BEGIN SOURCE RECORDS

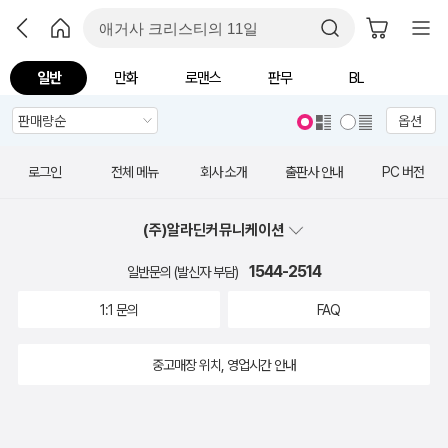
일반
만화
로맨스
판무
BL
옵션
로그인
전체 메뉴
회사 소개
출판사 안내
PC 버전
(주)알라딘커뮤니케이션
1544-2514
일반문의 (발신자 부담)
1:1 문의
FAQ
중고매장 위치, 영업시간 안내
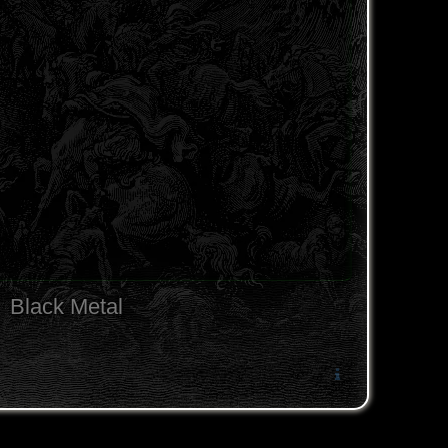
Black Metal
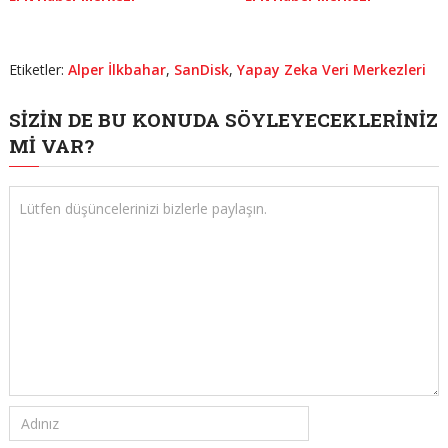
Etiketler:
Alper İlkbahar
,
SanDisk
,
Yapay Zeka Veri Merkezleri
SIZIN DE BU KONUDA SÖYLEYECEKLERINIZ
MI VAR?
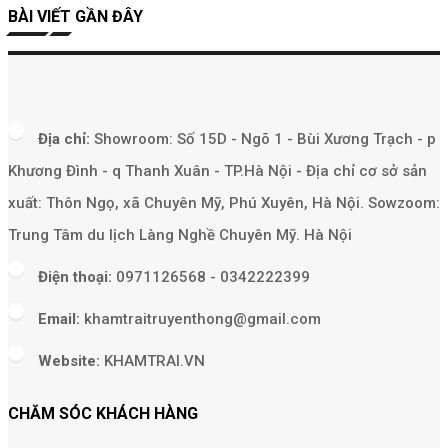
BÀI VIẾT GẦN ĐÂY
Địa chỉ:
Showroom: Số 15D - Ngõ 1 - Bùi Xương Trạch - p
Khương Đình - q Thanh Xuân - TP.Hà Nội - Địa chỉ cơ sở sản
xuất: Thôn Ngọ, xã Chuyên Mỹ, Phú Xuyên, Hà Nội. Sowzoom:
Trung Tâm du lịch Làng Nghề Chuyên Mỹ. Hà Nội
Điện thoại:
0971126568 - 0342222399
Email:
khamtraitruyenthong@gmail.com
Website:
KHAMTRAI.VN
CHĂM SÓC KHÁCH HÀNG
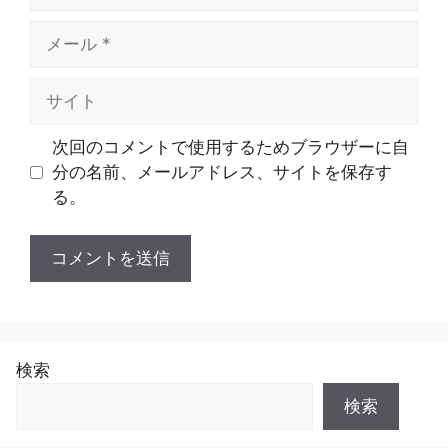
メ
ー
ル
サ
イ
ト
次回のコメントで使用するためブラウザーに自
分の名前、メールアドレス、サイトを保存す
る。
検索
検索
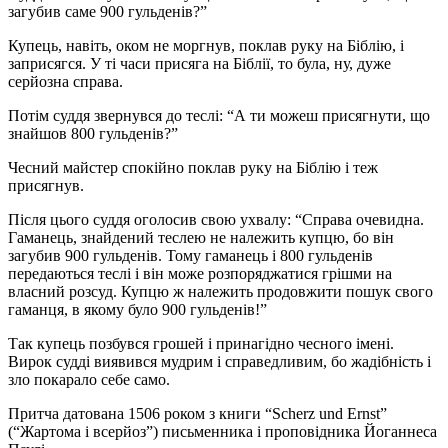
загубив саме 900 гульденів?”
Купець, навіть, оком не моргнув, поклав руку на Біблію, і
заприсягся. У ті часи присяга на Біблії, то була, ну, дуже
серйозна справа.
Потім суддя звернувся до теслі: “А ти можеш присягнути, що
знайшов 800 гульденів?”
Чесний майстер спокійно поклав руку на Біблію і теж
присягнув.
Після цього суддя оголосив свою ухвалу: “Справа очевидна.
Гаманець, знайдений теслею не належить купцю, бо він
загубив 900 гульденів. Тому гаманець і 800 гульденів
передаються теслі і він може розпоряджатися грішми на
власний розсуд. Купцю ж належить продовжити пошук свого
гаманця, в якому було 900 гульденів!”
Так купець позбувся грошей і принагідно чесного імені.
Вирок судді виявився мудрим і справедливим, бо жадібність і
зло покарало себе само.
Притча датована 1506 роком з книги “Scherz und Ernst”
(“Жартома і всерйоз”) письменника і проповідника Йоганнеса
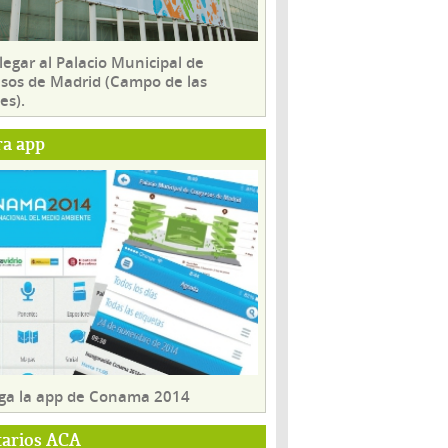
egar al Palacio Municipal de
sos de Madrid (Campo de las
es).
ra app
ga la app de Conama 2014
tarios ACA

END SOURCE RECORDS

> **PROBLEM**
Your answer must be the exact lines from the one containing "중고매장 위치, 영업시간 안내" through the last line of the records above, with both included and no pictures.

> **WRITTEN ANSWER**
중고매장 위치, 영업시간 안내
Black Metal
Etiketler:
Alper İlkbahar
,
SanDisk
,
Yapay Zeka Veri Merkezleri
SIZIN DE BU KONUDA SÖYLEYECEKLERINIZ
MI VAR?
BÀI VIẾT GẦN ĐÂY
Địa chỉ:
Showroom: Số 15D - Ngõ 1 - Bùi Xương Trạch - p
Khương Đình - q Thanh Xuân - TP.Hà Nội - Địa chỉ cơ sở sản
xuất: Thôn Ngọ, xã Chuyên Mỹ, Phú Xuyên, Hà Nội. Sowzoom:
Trung Tâm du lịch Làng Nghề Chuyên Mỹ. Hà Nội
Điện thoại:
0971126568 - 0342222399
Email:
khamtraitruyenthong@gmail.com
Website:
KHAMTRAI.VN
CHĂM SÓC KHÁCH HÀNG
メ
ー
ル
サ
イ
ト
次回のコメントで使用するためブラウザーに自
分の名前、メールアドレス、サイトを保存す
る。
検索
検索
загубив саме 900 гульденів?”
Купець, навіть, оком не моргнув, поклав руку на Біблію, і
заприсягся. У ті часи присяга на Біблії, то була, ну, дуже
серйозна справа.
Потім суддя звернувся до теслі: “А ти можеш присягнути, що
знайшов 800 гульденів?”
Чесний майстер спокійно поклав руку на Біблію і теж
присягнув.
Після цього суддя оголосив свою ухвалу: “Справа очевидна.
Гаманець, знайдений теслею не належить купцю, бо він
загубив 900 гульденів. Тому гаманець і 800 гульденів
передаються теслі і він може розпоряджатися грішми на
власний розсуд. Купцю ж належить продовжити пошук свого
гаманця, в якому було 900 гульденів!”
Так купець позбувся грошей і принагідно чесного імені.
Вирок судді виявився мудрим і справедливим, бо жадібність і
зло покарало себе само.
Притча датована 1506 роком з книги “Scherz und Ernst”
(“Жартома і всерйоз”) письменника і проповідника Йоганнеса
egar al Palacio Municipal de
sos de Madrid (Campo de las
es).
ra app
ga la app de Conama 2014
tarios ACA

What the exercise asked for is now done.